Признаюсь тебе, как истинному другу, что я и в запорожцы идти не отказался. Едва ли лестно служить теперь в артиллерии. Я желал бы ускользнуть, но не предвижу никаких возможностей еще менее людей к тому способствовать могущих. Терпение необходимо. Может быть, не будет ли со временем случая употребить себя полезнее. Надобно подождать».

Всю военную жизнь Ермолова, всю его карьеру любой пост — вплоть до кавказского «проконсульства» — рано или поздно начинал его тяготить, как не отвечающий его представлениям о своих возможностях. И началось это в Вильно. Идея перевестись в казачьи войска, к старому приятелю по ссылке Платову, была в то время любимой идеей. Это была не просто смена климата и рода войск, но и возможность большей свободы, большей независимости.

Это была и память о временах его счастливой и удачливой юности — служба с Раевским, полк Булавы Великого Гетмана, где он получал первые навыки практического артиллерийского дела.

Он не случайно вспоминает запорожцев — в этой печальной шутке был свой смысл. Запорожская Сечь, уничтоженная Потемкиным, — сфера максимальной свободы…

Слух об отставке Казадаева оказался ложным.
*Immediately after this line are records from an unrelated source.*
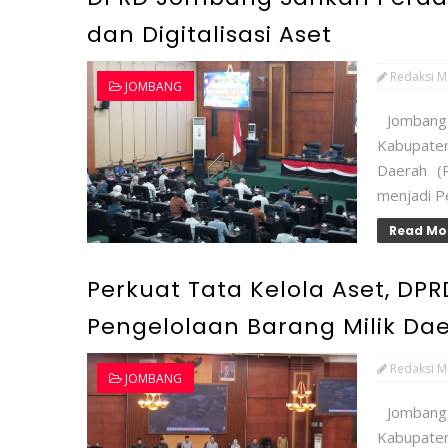
dan Digitalisasi Aset
Redaksi M
JOMBANG
Jombang,
Kabupate
Daerah (
menjadi Pe
Read Mo
Perkuat Tata Kelola Aset, D
Pengelolaan Barang Milik Da
Redaksi M
JOMBANG
Jombang,
Kabupate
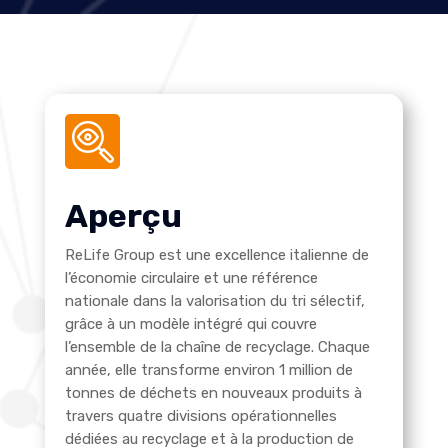
Aperçu
ReLife Group est une excellence italienne de
l’économie circulaire et une référence
nationale dans la valorisation du tri sélectif,
grâce à un modèle intégré qui couvre
l’ensemble de la chaîne de recyclage. Chaque
année, elle transforme environ 1 million de
tonnes de déchets en nouveaux produits à
travers quatre divisions opérationnelles
dédiées au recyclage et à la production de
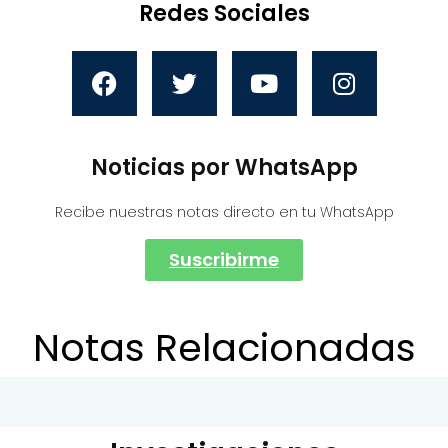
Redes Sociales
Noticias por WhatsApp
Recibe nuestras notas directo en tu WhatsApp
Suscribirme
Notas Relacionadas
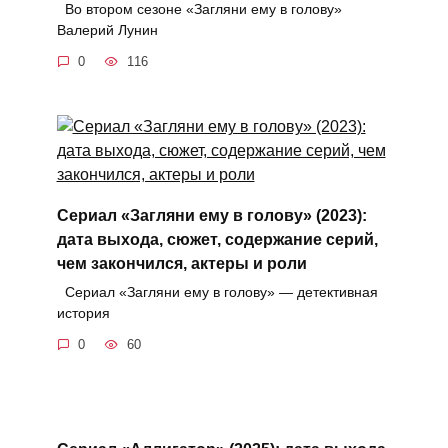
Во втором сезоне «Загляни ему в голову»
Валерий Лунин
0
116
Сериал «Загляни ему в голову» (2023):
дата выхода, сюжет, содержание серий,
чем закончился, актеры и роли
Сериал «Загляни ему в голову» — детективная
история
0
60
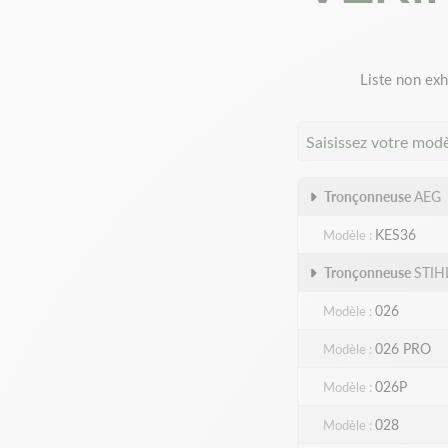
Liste non exh
Saisissez votre mod
Tronçonneuse
AEG
KES36
Modèle
Tronçonneuse
STIH
026
Modèle
026 PRO
Modèle
026P
Modèle
028
Modèle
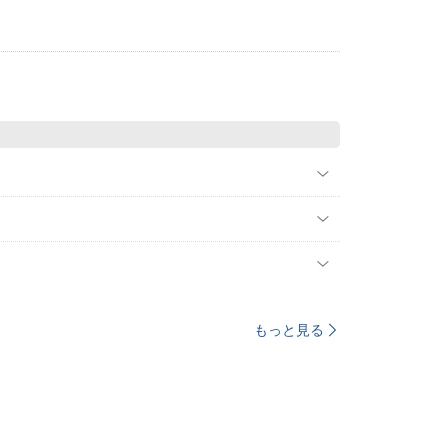
もっと見る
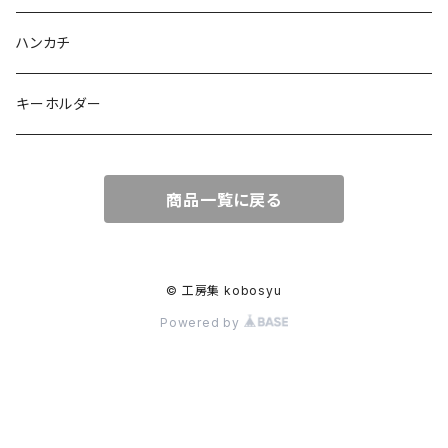
ハンカチ
キーホルダー
商品一覧に戻る
© 工房集 kobosyu
Powered by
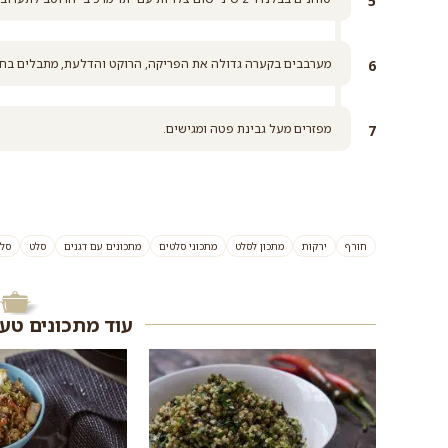
מערבבים בקערה גדולה את הפריקה, הרוקט והדלעת, מתבלים בחצי
מפזרים מעל גבינת פטה ומגישים.
חורף
ירקות
מתכון לסלט
מתכוני סלטים
מתכונים עם דגנים
סלט
סלט
עוד מתכונים טע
Александр Васильевич служил при Корсакове до 1803 года — до отставки самого Корсакова. Но вне зависимости от этого нарастает беспокойство в душе Ермолова.

«Мы слышим тысячу новостей касательно артиллерии, но я перестал верить, ибо все столько смешны и глупы, что едва ли можно им сбыться. Сколько бы ни прилагали труда вымышлять пустяки. <…> Как слышно, многие из генералов останутся лишними, да сверх того миллион полковников, и так нет надежды (на получение следующего чина. — Я. Г.), чтобы когда-либо что получить можно. Одно утешение, что наши чины гораздо реже нежели генеральские <…>».

Не знаем, какие именно реформы имел в виду Ермолов, да это и неважно. Его раздражало все. Генералов и штаб-офицеров за екатерининское и особенно павловское время в армии стало и в самом деле слишком много. Высокие чины получали по разным причинам, далеко не всегда по боевым заслугам.

Ермолов не без оснований опасался затеряться в этой массе.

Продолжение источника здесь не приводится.